# My new mare



## prairiewindlady (Sep 20, 2011)

I wanted to introduce everyone to my new endurance prospect.  Yes, I know she is stockier than most endurance horses and not an "ideal" breed (I almost didn't get her for that reason) but she was too great otherwise to pass up. She is approximately 8 yrs old, and 14.1h (my favorite size!). She IS green, but someone obviously took the time to start her right. She is very calm, friendly, intelligent, sensible and very obedient. She likes to move out but doesn't get hot or overexcited. She isn't herd bound - and will ride out alone with no issues. 

It was on a trail ride last week, however, that I realized she was perfect for me. My friends were riding with me on two really big mounts (17h and 16.2h). One of those horses was Wings, my Appendix QH who has a reputation for being the "fastest horse around". He is 19 but still quite energetic and very big strided. So we were all astounded when my little Destiny left him (both of them actually) in the dust! She walked faster, trotted faster, even cantered faster! And even more amazing was the fact that while the other horses (who are technically fit) were huffing and puffing, she didn't even break a sweat! I was completely blown away! 

Anyway, enough of my blabbering - here she is!



















She's got such a soft mouth! I ride her in a french link eggbutt snaffle










In the rain the other day. She loves water!










Lunchtime!










Anyone notice she's got a heart on her girth? <3










Haha - she's a friendly little ******!

-


----------



## Northernstar (Jul 23, 2011)

She's sooo beautiful, and you can definately sense her lovely/spirited personality - good for you! Have fun with her


----------



## Faustinblack (Aug 16, 2011)

She is beautiful! Congrats!
_Posted via Mobile Device_


----------



## prairiewindlady (Sep 20, 2011)

Haha, yes, she's flashy and she knows it!

A nearby farm hosts a corn maze and haunted trail every fall. On a recent ride my friends and myself decided to explore the haunted trail. It was pretty dark in there (despite it being a sunny day) and a lot of the attractions were covered up, but it was quite entertaining nonetheless. There were a million things to scare/eat a horse. They had never seen anything quite like it (and probably never will again). A lot of my photos turned out blurry but I got a couple to share. 

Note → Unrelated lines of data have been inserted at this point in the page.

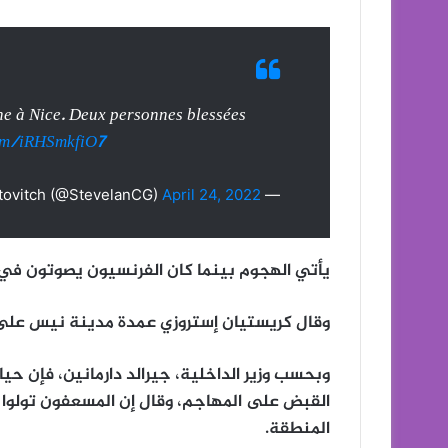
ène à Nice. Deux personnes blessées
com/iRHSmkfiO7
April 24, 2022
— Stèvelan Chaizy-Gostovitch (@StevelanCG)
يأتي الهجوم بينما كان الفرنسيون يصوتون في ال
وقال كريستيان إستروزي عمدة مدينة نيس على ت
وبحسب وزير الداخلية، جيرالد دارمانين، فإن ح
القبض على المهاجم، وقال إن المسعفون تولوا 
المنطقة.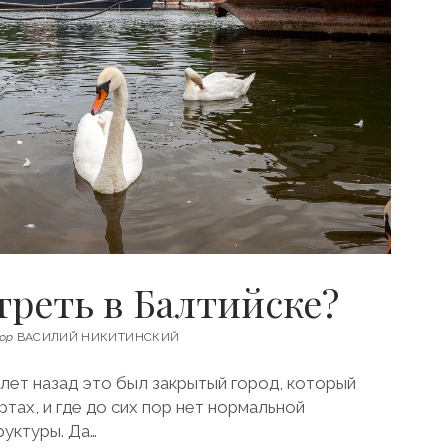
треть в Балтийске?
ор
ВАСИЛИЙ НИКИТИНСКИЙ
 лет назад это был закрытый город, который
ртах, и где до сих пор нет нормальной
уктуры. Да…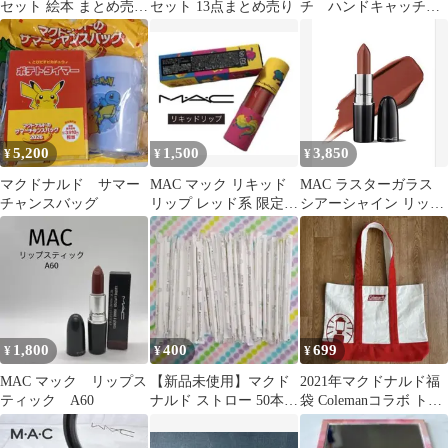
セット 絵本 まとめ売り
セット 13点まとめ売り
チ ハンドキャッチャ
22冊
ー
5,200
1,500
3,850
¥
¥
¥
マクドナルド サマー
MAC マック リキッド
MAC ラスターガラス
チャンスバッグ
リップ レッド系 限定パ
シアーシャイン リップ
ッケージ 新品未使用
スティック
1,800
400
699
¥
¥
¥
MAC マック リップス
【新品未使用】マクド
2021年マクドナルド福
ティック A60
ナルド ストロー 50本セ
袋 Colemanコラボ トー
ット まとめ売り
トバッグ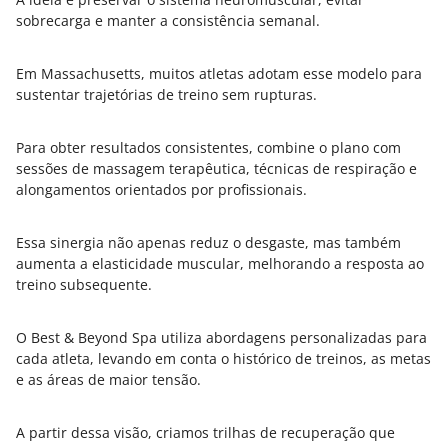
sobrecarga e manter a consistência semanal.
Em Massachusetts, muitos atletas adotam esse modelo para
sustentar trajetórias de treino sem rupturas.
Para obter resultados consistentes, combine o plano com
sessões de massagem terapêutica, técnicas de respiração e
alongamentos orientados por profissionais.
Essa sinergia não apenas reduz o desgaste, mas também
aumenta a elasticidade muscular, melhorando a resposta ao
treino subsequente.
O Best & Beyond Spa utiliza abordagens personalizadas para
cada atleta, levando em conta o histórico de treinos, as metas
e as áreas de maior tensão.
A partir dessa visão, criamos trilhas de recuperação que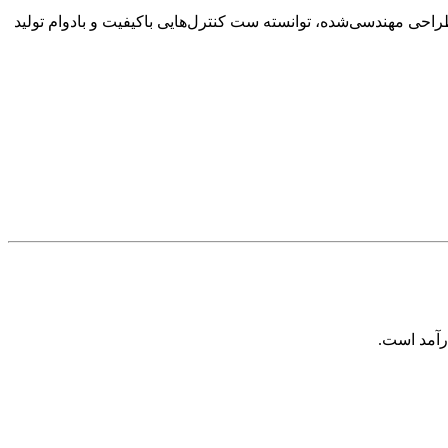
 طراحی مهندسی‌شده، توانسته ست کنترل‌هایی باکیفیت و بادوام تولید
ارآمد است.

Destiny bravely led the way the entire time. My friend's warmblood was quite leery but Destiny only spooked at one thing - the barrels. Something about the barrels startled her as we rounded the corner but after we stopped and I let her look at them, she was fine.


----------



## Faustinblack (Aug 16, 2011)

I like your colors for her. Good choice 
_Posted via Mobile Device_


----------



## autumnheart (Mar 12, 2012)

Congratulations; she's beautiful!


----------



## RiverBelle (Dec 11, 2012)

Very very pretty! What breed is she? Sorry if I missed it in the original post.


----------



## WesternRider88 (Oct 30, 2012)

She's beautiful!!!


----------



## Roadyy (Feb 9, 2013)

Truly beautiful girl you got there and looks to be a real joy to ride. Huge Congrats!!


----------



## prairiewindlady (Sep 20, 2011)

Thanks everyone! Riverbelle, she is an American Paint horse Word on the street is she could've been registered but wasn't for some reason. I also got to meet 3 of her relatives (all mares) when I got her. They have a lot more white than she does!


----------



## TrailRiderr (Jul 10, 2012)

What a pretty girl you got there and she sounds wonderful!! Congrats!!


----------



## Dustbunny (Oct 22, 2012)

Nice mare! 
Your Paint has more white than my Paint...
What brand of saddle do you have?


----------



## Chessie (Mar 13, 2012)

I love her face. What a pretty girl!


----------



## 3PaintMares (Feb 19, 2013)

She's a real cutie! and from the looks of the pictures a fun loving, friendly personality and Paint Rule too!!!!


----------



## Idrivetrotters (Jan 5, 2013)

I think she would work out on shorter rides. I also have a non typical horse, a huge 16.2 OTSTB trotter that racks like nobody's business (not the speed racking, which I'm sure he could do, but we do mostly a nice forward rack for trails). I have a double whammy, a big horse and in a region of the US which feels like a horse desert, I can't find any endurance or LD rides and only 1 Competitive Trail event a year.


----------



## nikina (May 5, 2013)

Very pretty girl !!! congratulations


----------



## flytobecat (Mar 28, 2010)

Luv her! Congrats!


----------



## rexing93 (Dec 6, 2012)

She's absolutely gorgeous! I wish you luck with her!


----------



## prairiewindlady (Sep 20, 2011)

Thanks everyone! Idrivetrotters, a lot of the rides around here are mountainous so I am hoping the cooler temps + her muscling will work to our advantage (she is the ONLY horse I tried out that didn't lose her steam going uphill). However I will probably steer clear of more southern (ie hotter) rides unless it is the middle of winter. Incidentally I also acquired a paso fino mare around the same time that I was hoping to use for LDs but turns out she has prexisting laminitis so I am waiting to see if this can be resolved before I consider her a real "prospect".


----------